++++ EXTRACTED INFORMATION

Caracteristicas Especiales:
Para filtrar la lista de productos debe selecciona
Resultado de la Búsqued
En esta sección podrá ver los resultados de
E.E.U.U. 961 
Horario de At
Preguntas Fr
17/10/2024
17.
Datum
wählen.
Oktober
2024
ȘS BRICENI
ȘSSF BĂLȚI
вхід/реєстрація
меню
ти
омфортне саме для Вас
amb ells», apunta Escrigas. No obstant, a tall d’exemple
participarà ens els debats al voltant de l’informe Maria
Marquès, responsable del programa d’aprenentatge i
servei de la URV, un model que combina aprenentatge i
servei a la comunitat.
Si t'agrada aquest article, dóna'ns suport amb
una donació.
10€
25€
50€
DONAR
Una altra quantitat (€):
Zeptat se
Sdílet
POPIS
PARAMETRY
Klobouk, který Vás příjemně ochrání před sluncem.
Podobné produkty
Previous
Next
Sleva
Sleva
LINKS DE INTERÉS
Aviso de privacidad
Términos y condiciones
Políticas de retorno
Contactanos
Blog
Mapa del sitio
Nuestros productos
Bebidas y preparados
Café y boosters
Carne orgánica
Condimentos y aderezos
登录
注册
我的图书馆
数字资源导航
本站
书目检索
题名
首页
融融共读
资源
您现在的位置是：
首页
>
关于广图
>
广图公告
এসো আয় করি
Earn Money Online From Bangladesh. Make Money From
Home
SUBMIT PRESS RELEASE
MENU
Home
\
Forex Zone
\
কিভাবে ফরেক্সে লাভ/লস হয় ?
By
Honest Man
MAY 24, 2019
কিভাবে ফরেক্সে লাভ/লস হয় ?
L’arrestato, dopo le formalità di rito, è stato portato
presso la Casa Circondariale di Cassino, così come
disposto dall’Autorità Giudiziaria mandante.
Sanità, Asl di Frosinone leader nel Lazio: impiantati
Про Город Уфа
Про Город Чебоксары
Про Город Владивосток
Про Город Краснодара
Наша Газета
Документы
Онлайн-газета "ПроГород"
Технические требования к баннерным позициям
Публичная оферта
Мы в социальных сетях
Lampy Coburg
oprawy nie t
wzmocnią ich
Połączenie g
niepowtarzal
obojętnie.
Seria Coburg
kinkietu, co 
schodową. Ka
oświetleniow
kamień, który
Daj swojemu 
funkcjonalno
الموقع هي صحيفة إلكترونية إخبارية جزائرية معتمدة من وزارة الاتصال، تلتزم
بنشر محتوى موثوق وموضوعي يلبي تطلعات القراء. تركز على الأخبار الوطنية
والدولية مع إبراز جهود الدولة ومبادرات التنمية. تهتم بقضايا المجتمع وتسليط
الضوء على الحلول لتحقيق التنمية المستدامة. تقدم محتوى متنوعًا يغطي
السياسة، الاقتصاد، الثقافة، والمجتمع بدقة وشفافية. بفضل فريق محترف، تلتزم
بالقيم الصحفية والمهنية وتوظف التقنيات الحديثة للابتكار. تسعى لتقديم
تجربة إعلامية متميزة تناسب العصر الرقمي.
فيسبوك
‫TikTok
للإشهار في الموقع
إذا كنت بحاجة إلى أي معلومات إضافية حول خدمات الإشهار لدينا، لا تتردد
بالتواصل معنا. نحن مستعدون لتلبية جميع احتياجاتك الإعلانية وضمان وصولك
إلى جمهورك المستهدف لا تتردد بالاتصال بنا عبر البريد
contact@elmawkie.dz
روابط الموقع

++++++++

# PROBLEM REQUIREMENTS
Above are the entries. Output exactly the lines beginning with the line that has "En esta sección podrá ver los resultados de" and ending with the line that has "Публичная оферта".

# WORKED SOLUTION
En esta sección podrá ver los resultados de
E.E.U.U. 961 
Horario de At
Preguntas Fr
17/10/2024
17.
Datum
wählen.
Oktober
2024
ȘS BRICENI
ȘSSF BĂLȚI
вхід/реєстрація
меню
ти
омфортне саме для Вас
amb ells», apunta Escrigas. No obstant, a tall d’exemple
participarà ens els debats al voltant de l’informe Maria
Marquès, responsable del programa d’aprenentatge i
servei de la URV, un model que combina aprenentatge i
servei a la comunitat.
Si t'agrada aquest article, dóna'ns suport amb
una donació.
10€
25€
50€
DONAR
Una altra quantitat (€):
Zeptat se
Sdílet
POPIS
PARAMETRY
Klobouk, který Vás příjemně ochrání před sluncem.
Podobné produkty
Previous
Next
Sleva
Sleva
LINKS DE INTERÉS
Aviso de privacidad
Términos y condiciones
Políticas de retorno
Contactanos
Blog
Mapa del sitio
Nuestros productos
Bebidas y preparados
Café y boosters
Carne orgánica
Condimentos y aderezos
登录
注册
我的图书馆
数字资源导航
本站
书目检索
题名
首页
融融共读
资源
您现在的位置是：
首页
>
关于广图
>
广图公告
এসো আয় করি
Earn Money Online From Bangladesh. Make Money From
Home
SUBMIT PRESS RELEASE
MENU
Home
\
Forex Zone
\
কিভাবে ফরেক্সে লাভ/লস হয় ?
By
Honest Man
MAY 24, 2019
কিভাবে ফরেক্সে লাভ/লস হয় ?
L’arrestato, dopo le formalità di rito, è stato portato
presso la Casa Circondariale di Cassino, così come
disposto dall’Autorità Giudiziaria mandante.
Sanità, Asl di Frosinone leader nel Lazio: impiantati
Про Город Уфа
Про Город Чебоксары
Про Город Владивосток
Про Город Краснодара
Наша Газета
Документы
Онлайн-газета "ПроГород"
Технические требования к баннерным позициям
Публичная оферта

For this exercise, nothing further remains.